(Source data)
========================================================================

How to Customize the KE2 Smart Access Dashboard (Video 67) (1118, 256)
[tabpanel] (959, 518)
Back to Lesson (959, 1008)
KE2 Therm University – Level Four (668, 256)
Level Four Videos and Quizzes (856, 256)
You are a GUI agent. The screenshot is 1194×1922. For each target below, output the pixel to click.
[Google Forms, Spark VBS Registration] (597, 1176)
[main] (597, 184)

========================================================================

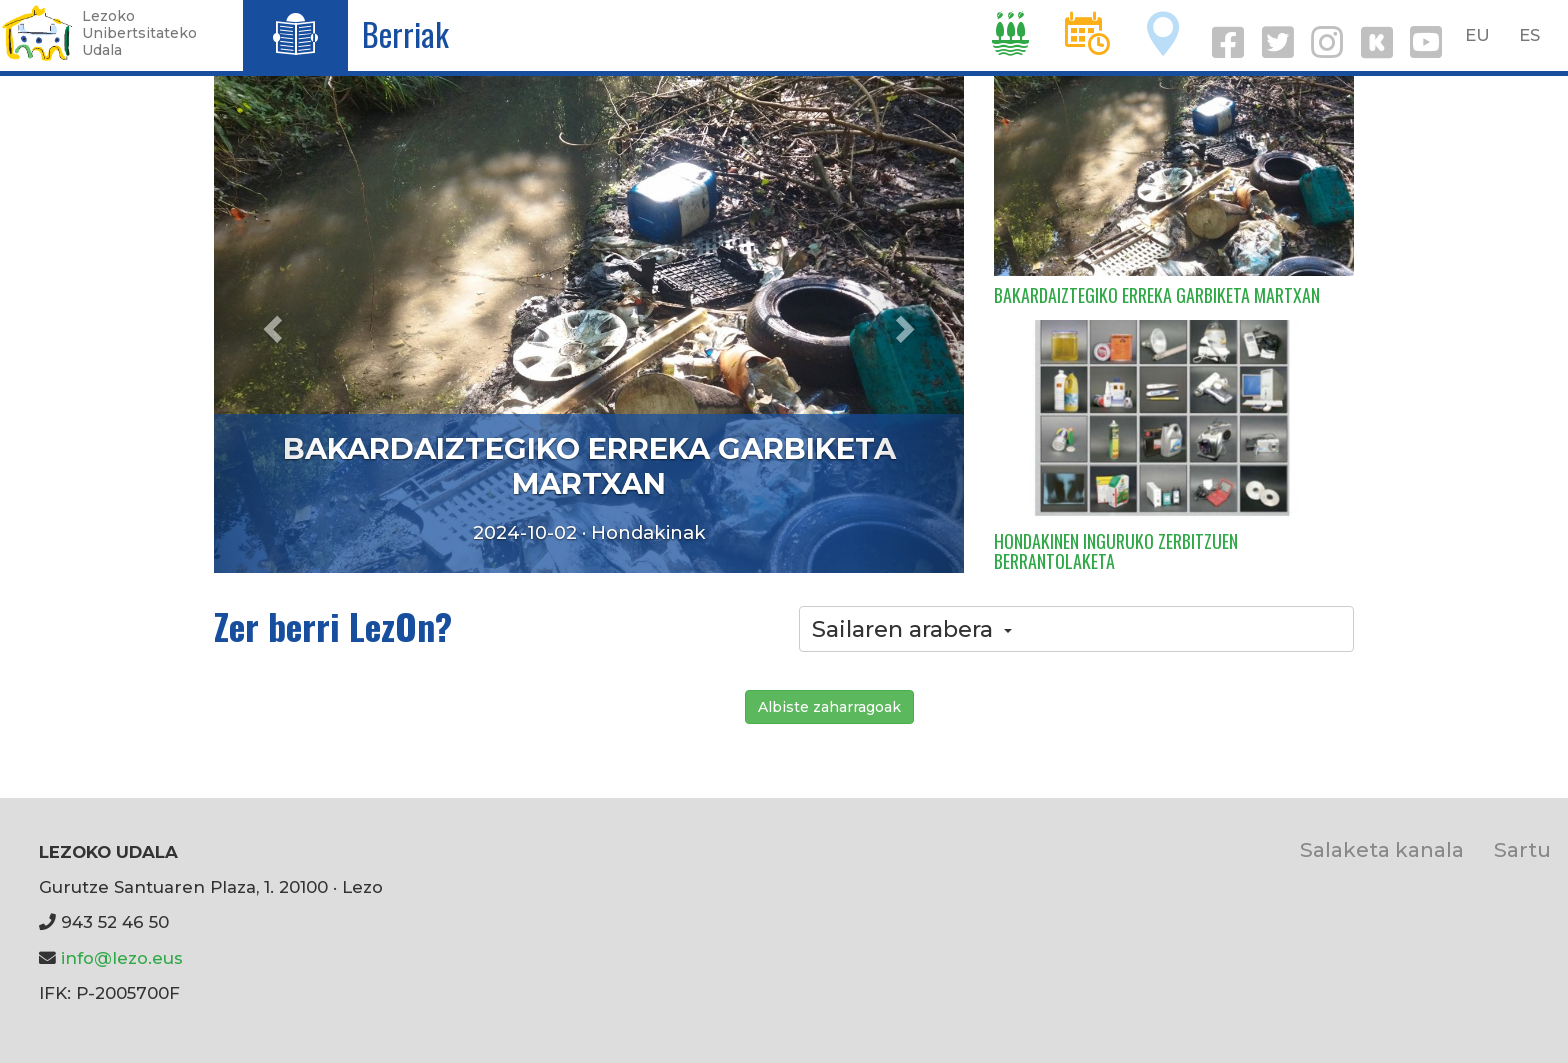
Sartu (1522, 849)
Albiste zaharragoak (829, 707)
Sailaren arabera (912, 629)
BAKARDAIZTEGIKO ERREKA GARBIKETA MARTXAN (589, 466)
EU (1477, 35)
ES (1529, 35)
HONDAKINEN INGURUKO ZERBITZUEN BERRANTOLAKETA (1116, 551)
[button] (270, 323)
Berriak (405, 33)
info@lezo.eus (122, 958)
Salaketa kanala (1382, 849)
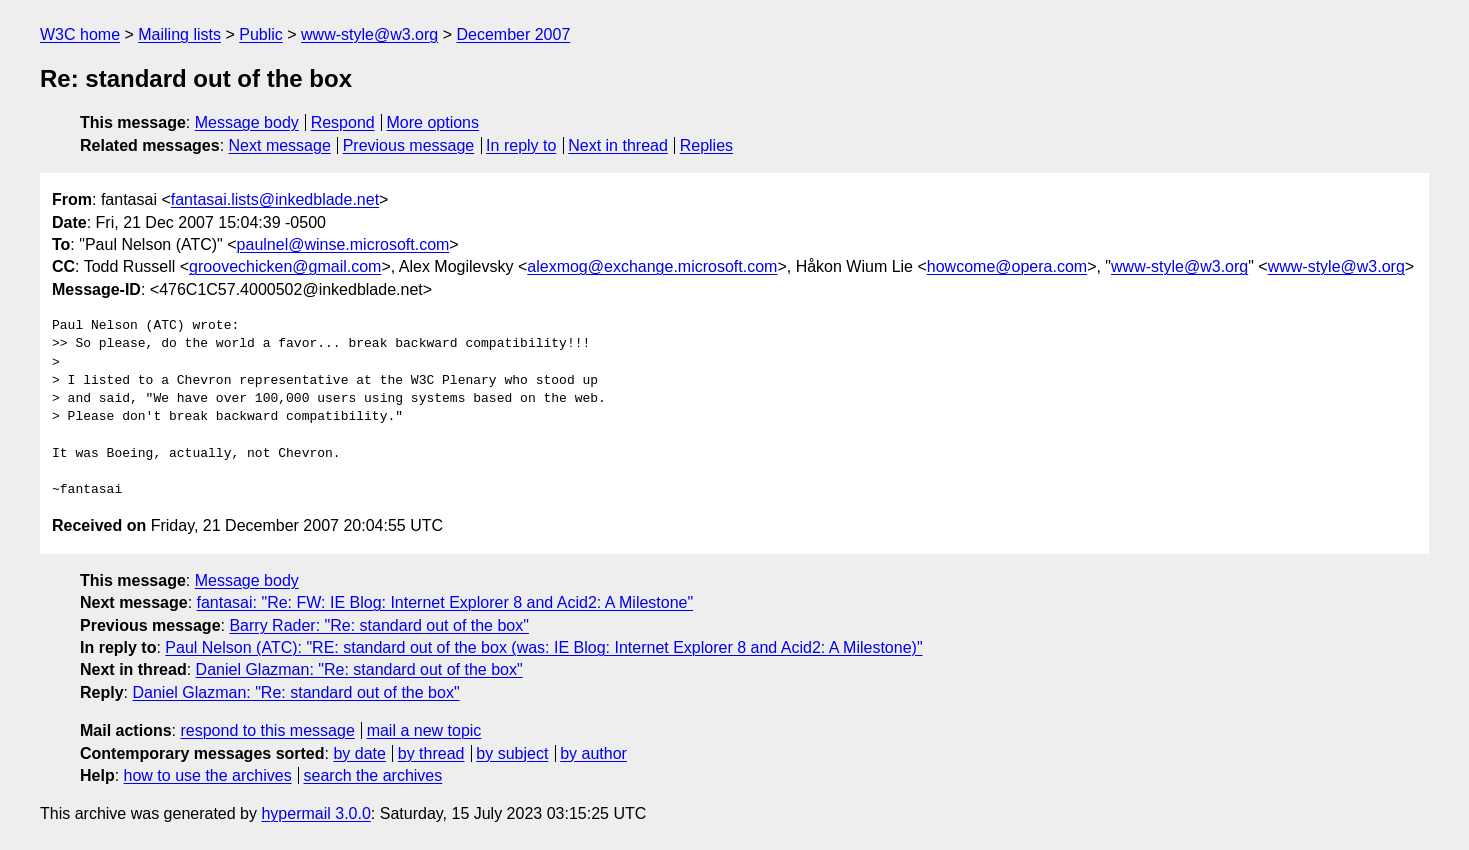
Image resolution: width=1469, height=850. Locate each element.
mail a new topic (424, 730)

========================================================================

Assignment
Once the line with "BAKARDAIZTEGIKO ERREKA GARBIKETA" has been found above, output that line and every later line exactly, stopping after the line with "mail a new topic (424, 730)", and omit the pictures.

Exercise solution
BAKARDAIZTEGIKO ERREKA GARBIKETA MARTXAN (589, 466)
EU (1477, 35)
ES (1529, 35)
HONDAKINEN INGURUKO ZERBITZUEN BERRANTOLAKETA (1116, 551)
[button] (270, 323)
Berriak (405, 33)
info@lezo.eus (122, 958)
Salaketa kanala (1382, 849)
Image resolution: width=1469, height=850. Locate each element.
mail a new topic (424, 730)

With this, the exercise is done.